Segment Start: Data records

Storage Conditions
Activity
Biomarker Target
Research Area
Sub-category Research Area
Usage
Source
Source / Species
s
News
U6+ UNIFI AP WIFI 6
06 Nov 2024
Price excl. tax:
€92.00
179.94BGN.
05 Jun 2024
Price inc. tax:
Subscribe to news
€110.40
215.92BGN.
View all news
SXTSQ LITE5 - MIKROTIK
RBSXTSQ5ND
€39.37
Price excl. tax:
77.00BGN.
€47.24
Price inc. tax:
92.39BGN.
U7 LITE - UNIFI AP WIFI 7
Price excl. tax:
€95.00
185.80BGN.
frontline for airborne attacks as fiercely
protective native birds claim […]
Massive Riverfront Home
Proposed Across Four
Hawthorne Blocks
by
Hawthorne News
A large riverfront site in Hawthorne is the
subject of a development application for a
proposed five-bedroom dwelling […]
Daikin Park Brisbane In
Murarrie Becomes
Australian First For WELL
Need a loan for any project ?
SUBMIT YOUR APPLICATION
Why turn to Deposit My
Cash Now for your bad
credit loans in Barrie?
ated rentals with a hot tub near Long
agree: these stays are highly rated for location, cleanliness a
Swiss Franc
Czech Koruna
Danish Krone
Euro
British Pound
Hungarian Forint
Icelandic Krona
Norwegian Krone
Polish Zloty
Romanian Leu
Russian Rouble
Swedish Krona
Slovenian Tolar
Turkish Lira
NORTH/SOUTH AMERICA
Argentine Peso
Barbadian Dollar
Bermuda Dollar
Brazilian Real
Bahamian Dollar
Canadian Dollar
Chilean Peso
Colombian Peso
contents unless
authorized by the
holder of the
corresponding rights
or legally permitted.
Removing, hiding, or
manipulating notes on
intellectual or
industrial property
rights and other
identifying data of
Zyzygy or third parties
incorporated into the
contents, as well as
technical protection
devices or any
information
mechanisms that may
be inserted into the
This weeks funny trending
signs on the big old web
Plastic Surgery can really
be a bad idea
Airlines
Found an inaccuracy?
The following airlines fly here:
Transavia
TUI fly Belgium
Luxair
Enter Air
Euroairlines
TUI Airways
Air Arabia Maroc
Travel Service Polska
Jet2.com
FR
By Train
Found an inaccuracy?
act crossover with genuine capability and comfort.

Segment End: Data records
Segment Start: Data records

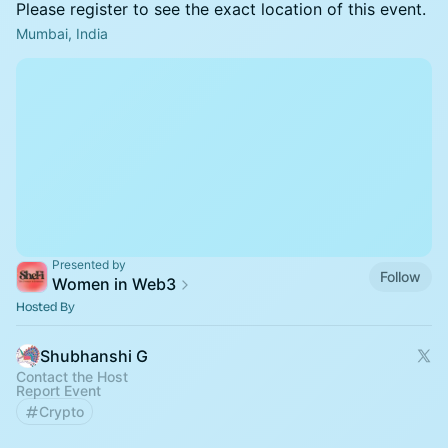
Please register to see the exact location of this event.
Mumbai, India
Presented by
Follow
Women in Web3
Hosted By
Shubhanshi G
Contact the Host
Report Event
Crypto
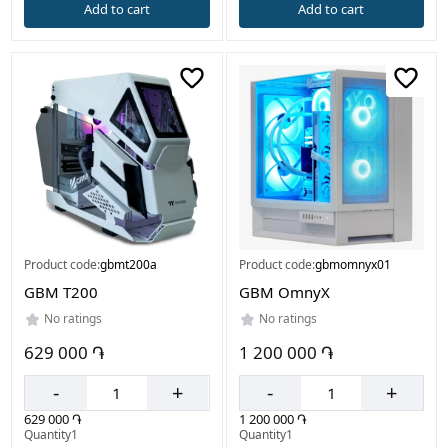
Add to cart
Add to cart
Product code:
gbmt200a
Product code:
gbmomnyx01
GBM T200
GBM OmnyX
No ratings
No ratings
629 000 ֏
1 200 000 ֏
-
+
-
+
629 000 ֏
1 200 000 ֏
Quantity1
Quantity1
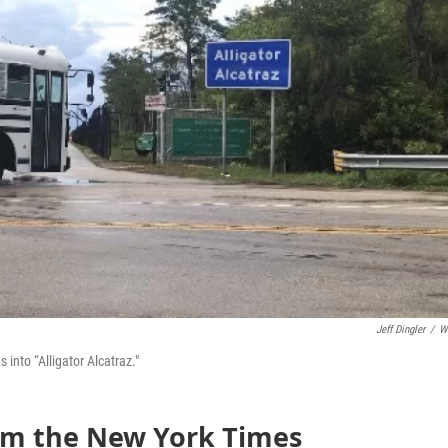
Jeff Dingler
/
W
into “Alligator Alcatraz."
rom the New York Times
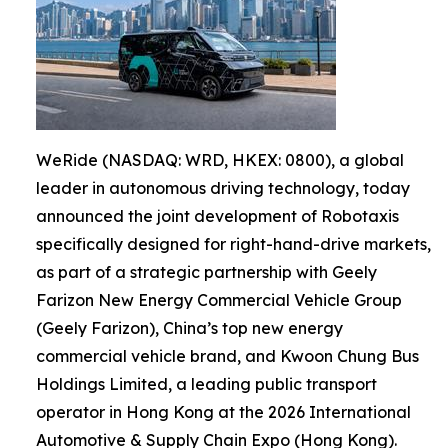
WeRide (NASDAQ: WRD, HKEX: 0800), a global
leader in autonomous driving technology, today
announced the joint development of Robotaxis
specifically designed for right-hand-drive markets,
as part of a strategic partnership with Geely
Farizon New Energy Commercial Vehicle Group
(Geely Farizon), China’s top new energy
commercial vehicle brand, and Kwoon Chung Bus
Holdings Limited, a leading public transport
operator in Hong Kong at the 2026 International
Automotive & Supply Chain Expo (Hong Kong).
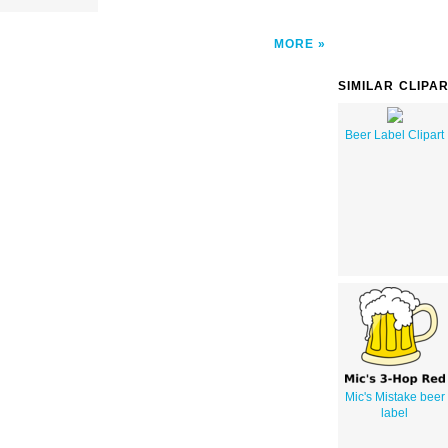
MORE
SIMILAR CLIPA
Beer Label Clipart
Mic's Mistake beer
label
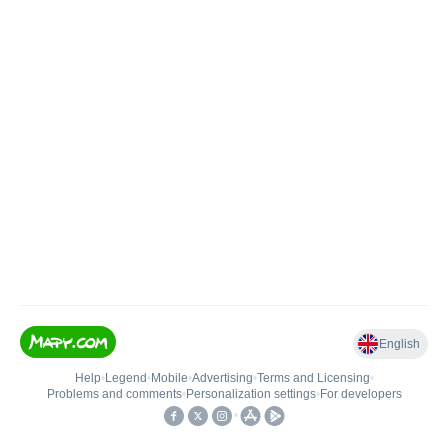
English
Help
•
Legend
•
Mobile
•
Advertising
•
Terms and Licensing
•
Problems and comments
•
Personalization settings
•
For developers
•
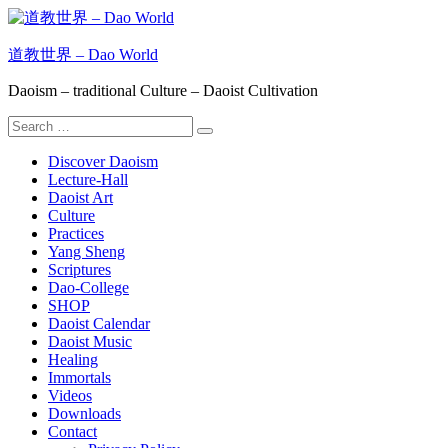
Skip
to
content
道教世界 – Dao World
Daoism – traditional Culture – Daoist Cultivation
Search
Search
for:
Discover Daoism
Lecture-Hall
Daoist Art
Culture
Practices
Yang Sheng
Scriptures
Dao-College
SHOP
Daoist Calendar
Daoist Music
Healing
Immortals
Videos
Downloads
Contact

Segment End: Data records

What you give back should be exactly the lines of the data above from the line with "U7 LITE - UNIFI AP WIFI 7" through the line with "Australian First For WELL", both of those included, and nothing more.

U7 LITE - UNIFI AP WIFI 7
Price excl. tax:
€95.00
185.80BGN.
frontline for airborne attacks as fiercely
protective native birds claim […]
Massive Riverfront Home
Proposed Across Four
Hawthorne Blocks
by
Hawthorne News
A large riverfront site in Hawthorne is the
subject of a development application for a
proposed five-bedroom dwelling […]
Daikin Park Brisbane In
Murarrie Becomes
Australian First For WELL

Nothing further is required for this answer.